他哄小孩倒是挺拿手,但言恩卓在他这儿已经不是小孩了,他也不甘心只是言恩卓的哥哥。

两人之间的感情宋庭章从未放手过,五年前没有,现在更不会放手。

当言恩卓问为什么要骗他时,宋庭章说“我爱你”三个字说得毫不犹豫,像是准备了很久很久的坦白。

“因为我爱你。

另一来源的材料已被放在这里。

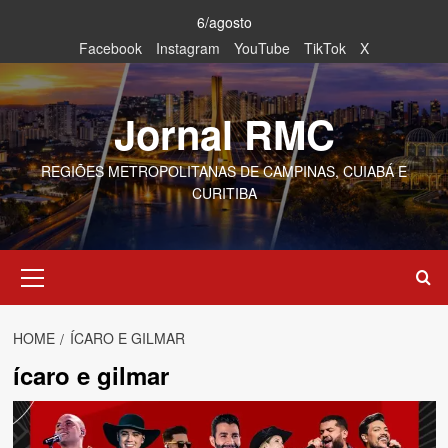
Skip
6/agosto
to
Facebook
Instagram
YouTube
TikTok
X
content
Jornal RMC
REGIÕES METROPOLITANAS DE CAMPINAS, CUIABÁ E
CURITIBA
Primary
Menu
HOME
ÍCARO E GILMAR
ícaro e gilmar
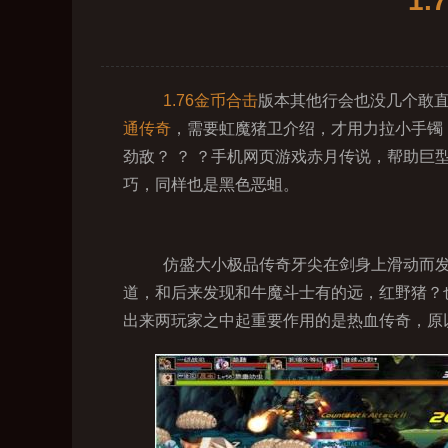
1
1.76金币合击
版本其他行会也没几个敢
通传奇
，需要虹魔猪卫介绍，才用力拉小手镯
劲敌？ ？ ？手机网页游戏赤月传说，帮助巨
巧，同样也是黑色恶蛆。
仿盛大小极品传奇牙尖在剑身上滑动而发
道，和后来发现和牛魔斗士有的远，红野猪？
出来两玩家之中起重要作用的是热血传奇，原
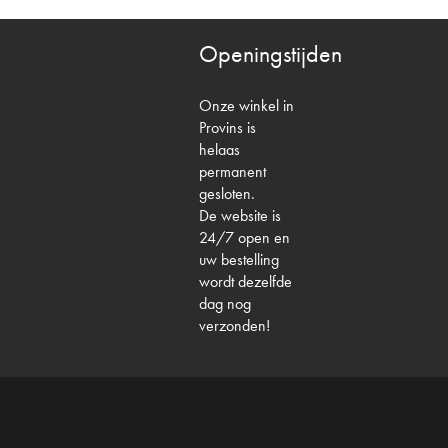
Openingstijden
Onze winkel in
Provins is
helaas
permanent
gesloten.
De website is
24/7 open en
uw bestelling
wordt dezelfde
dag nog
verzonden!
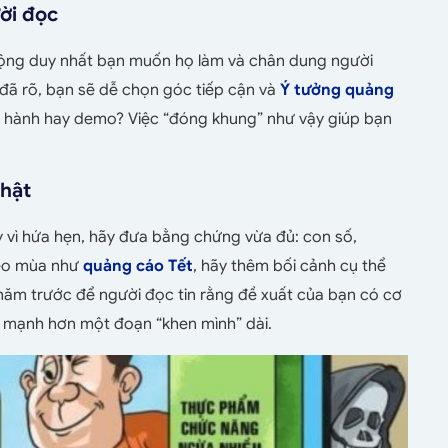
ười đọc
 động duy nhất bạn muốn họ làm và chân dung người
 đã rõ, bạn sẽ dễ chọn góc tiếp cận và
Ý tưởng quảng
 hành hay demo? Việc “đóng khung” như vậy giúp bạn
thật
y vì hứa hẹn, hãy đưa bằng chứng vừa đủ: con số,
theo mùa như
quảng cáo Tết
, hãy thêm bối cảnh cụ thể
ệu năm trước để người đọc tin rằng đề xuất của bạn có cơ
 mạnh hơn một đoạn “khen mình” dài.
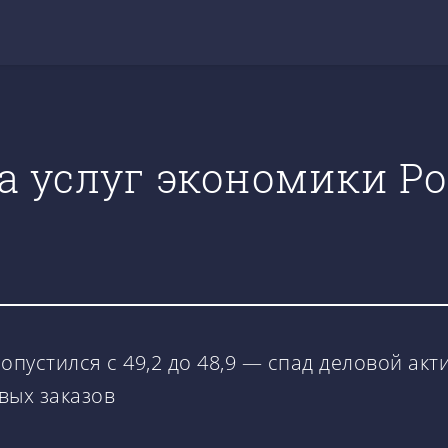
а услуг экономики Р
опустился с 49,2 до 48,9 — спад деловой акт
вых заказов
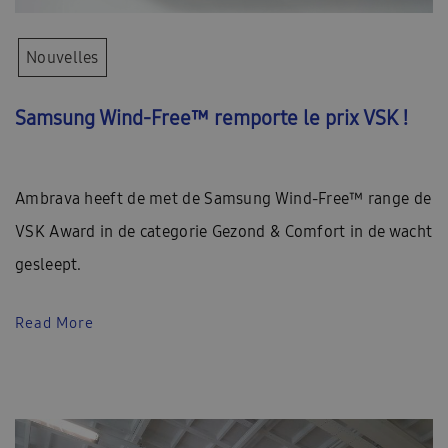
Nouvelles
Samsung Wind-Free™ remporte le prix VSK !
Ambrava heeft de met de Samsung Wind-Free™ range de
VSK Award in de categorie Gezond & Comfort in de wacht
gesleept.
Read More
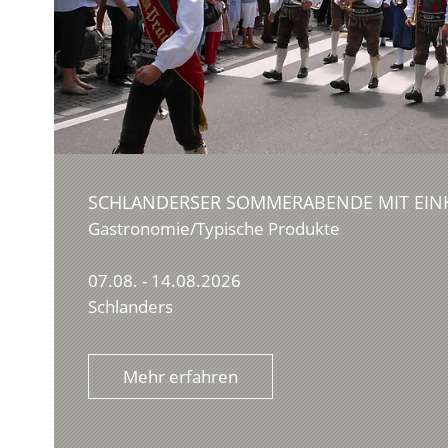
SCHLANDERSER SOMMERABENDE MIT EIN
Gastronomie/Typische Produkte
07.08. - 14.08.2026
Schlanders
Mehr erfahren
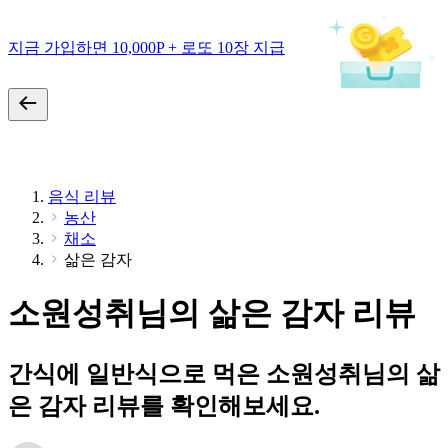
지금 가입하면 10,000P + 로또 10장 지급
음식 리뷰
농산
채소
삶은 감자
소원성취님의 삶은 감자 리뷰
간식에 일반식으로 먹은 소원성취님의 삶
은 감자 리뷰를 확인해보세요.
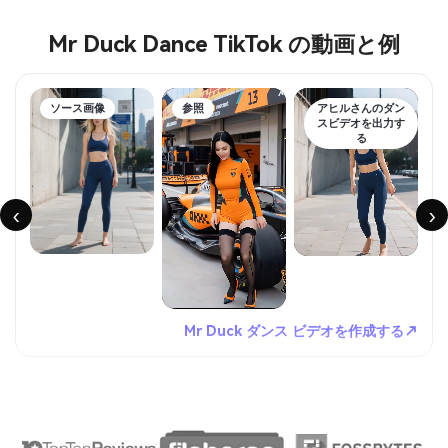
Mr Duck Dance TikTok の動画と例
ソース画像
参照
アヒルさんのダン
スビデオを出力す
る
‹
›
Mr Duck ダンス ビデオを作成する↗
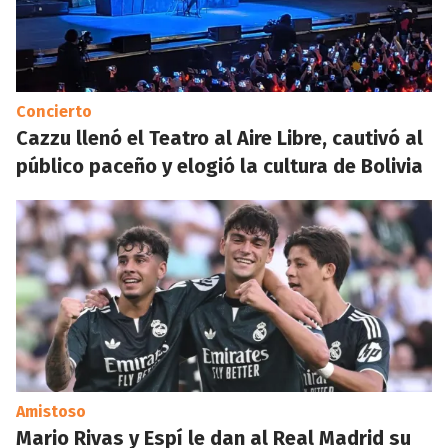
Concierto
Cazzu llenó el Teatro al Aire Libre, cautivó al
público paceño y elogió la cultura de Bolivia
Amistoso
Mario Rivas y Espí le dan al Real Madrid su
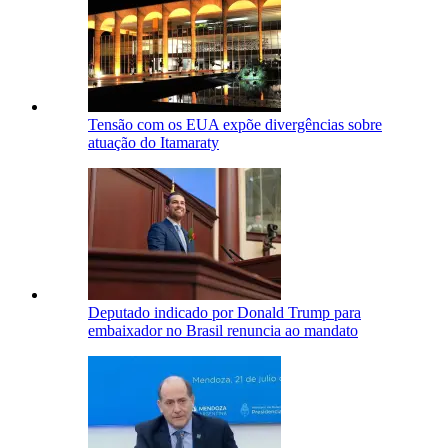
Tensão com os EUA expõe divergências sobre
atuação do Itamaraty
Deputado indicado por Donald Trump para
embaixador no Brasil renuncia ao mandato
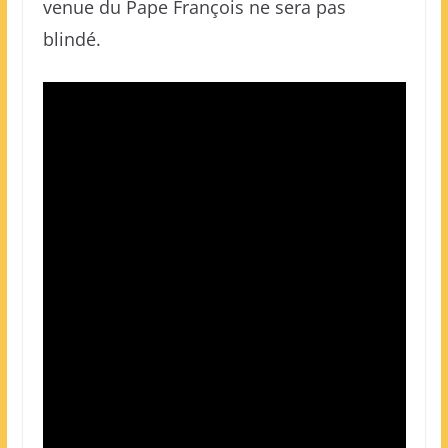
venue du Pape François ne sera pas
blindé.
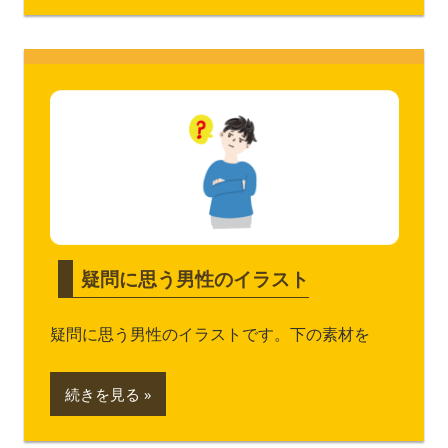
疑問に思う男性のイラスト
疑問に思う男性のイラストです。下の素材を
続きを見る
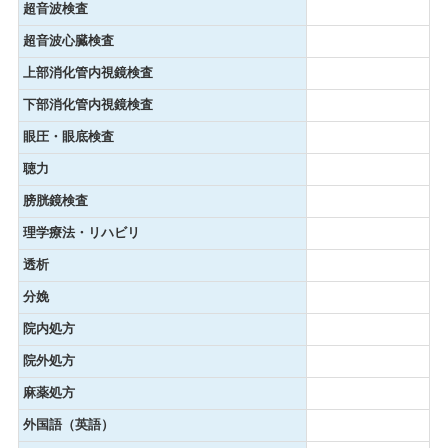
超音波検査
超音波心臓検査
上部消化管内視鏡検査
下部消化管内視鏡検査
眼圧・眼底検査
聴力
膀胱鏡検査
理学療法・リハビリ
透析
分娩
院内処方
院外処方
麻薬処方
外国語（英語）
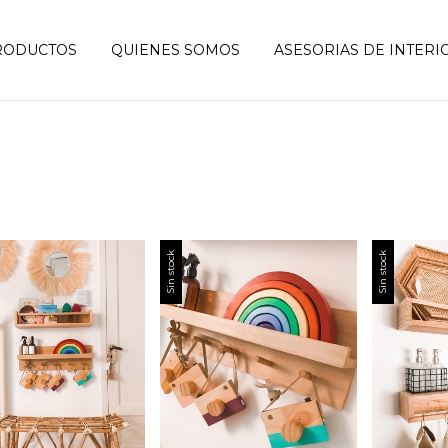
RODUCTOS
QUIENES SOMOS
ASESORIAS DE INTER
Sin stock
Sin stock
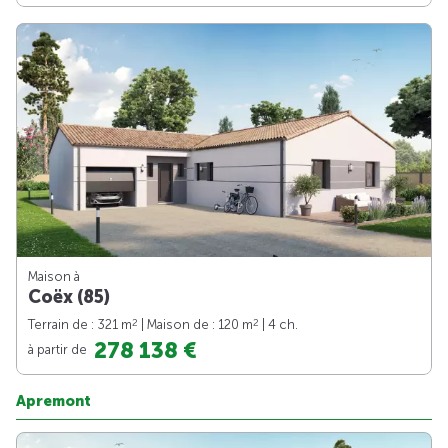
Maison à
Coëx (85)
2
2
Terrain de : 321 m
| Maison de : 120 m
| 4 ch.
278 138 €
à partir de
Apremont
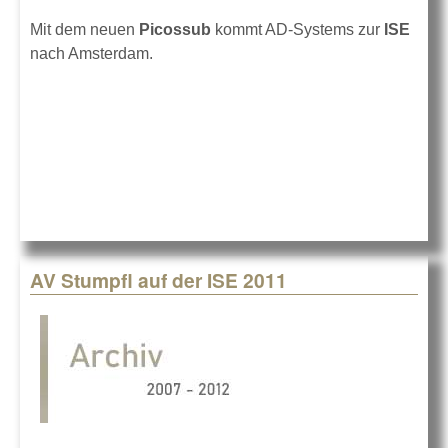
Mit dem neuen
Picossub
kommt AD-Systems zur
ISE
nach Amsterdam.
AV Stumpfl auf der ISE 2011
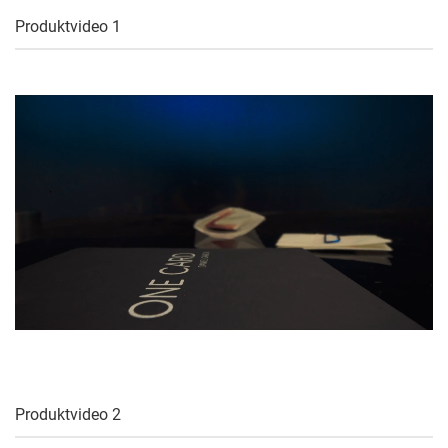
Produktvideo 1
Produktvideo 2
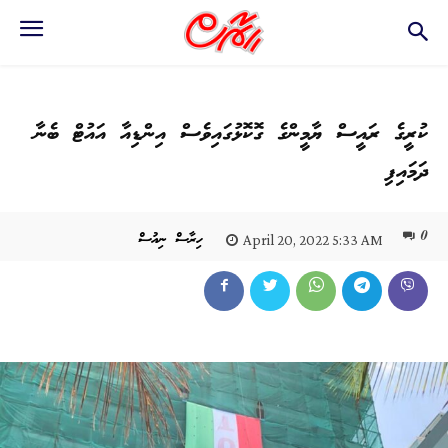
ކުރީގެ ރައީސް ޔާމީންގެ ގޮކޮޅުގައިވެސް އިންޑިއާ އައުޓް ބެނާ
ދަމައިފި
0
ހިރާސް ނިއުސް
April 20, 2022 5:33 AM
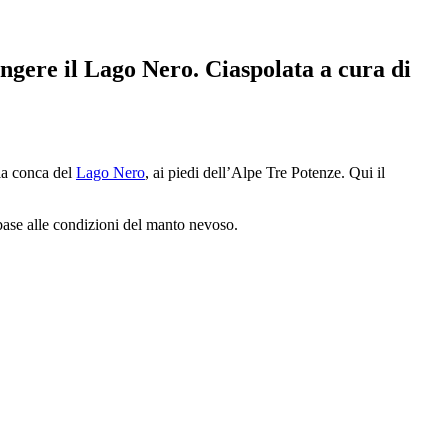
ungere il Lago Nero. Ciaspolata a cura di
 la conca del
Lago Nero
, ai piedi dell’Alpe Tre Potenze. Qui il
n base alle condizioni del manto nevoso.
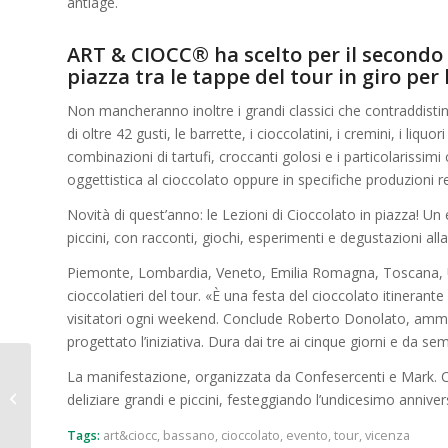
antiage.
ART & CIOCC® ha scelto per il secondo 
piazza tra le tappe del tour in giro per l’
Non mancheranno inoltre i grandi classici che contraddistin
di oltre 42 gusti, le barrette, i cioccolatini, i cremini, i liquo
combinazioni di tartufi, croccanti golosi e i particolarissimi
oggettistica al cioccolato oppure in specifiche produzioni re
Novità di quest’anno: le Lezioni di Cioccolato in piazza! Un 
piccini, con racconti, giochi, esperimenti e degustazioni alla
Piemonte, Lombardia, Veneto, Emilia Romagna, Toscana, Umbr
cioccolatieri del tour. «È una festa del cioccolato itineran
visitatori ogni weekend. Conclude Roberto Donolato, ammin
progettato l’iniziativa. Dura dai tre ai cinque giorni e da sem
La manifestazione, organizzata da Confesercenti e Mark. C
FUORI FIERA PADOVA: LE VISITE
deliziare grandi e piccini, festeggiando l’undicesimo anniv
GUIDATE
Tags:
art&ciocc
,
bassano
,
cioccolato
,
evento
,
tour
,
vicenza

”宋庭章再一次说。

言恩卓怔忪,像是时间停滞,目不错珠地呆住了。

一颗眼泪从眼眶滚下,宋庭章抬手轻柔地拂去,缓声道:“还记不记得我们分开前,我在电话里说等我回来就好好聊聊?”

言恩卓抽噎着,反应不过来。

宋庭章慢慢地说,说他不知道是从什么时候开始不再满足于哥哥的身份,说他也不知道现在再继续那一次未能完成的交心会不会太晚。

“小卓,我爱你。”

宋庭章说:“我爱你。”

言恩卓是他的弟弟,他的“孩子”。如果宋庭章足够幸运,也将会是他一生的伴侣。

他恳求言恩卓给他一个机会,一遍一遍亲吻言恩卓的嘴唇说爱。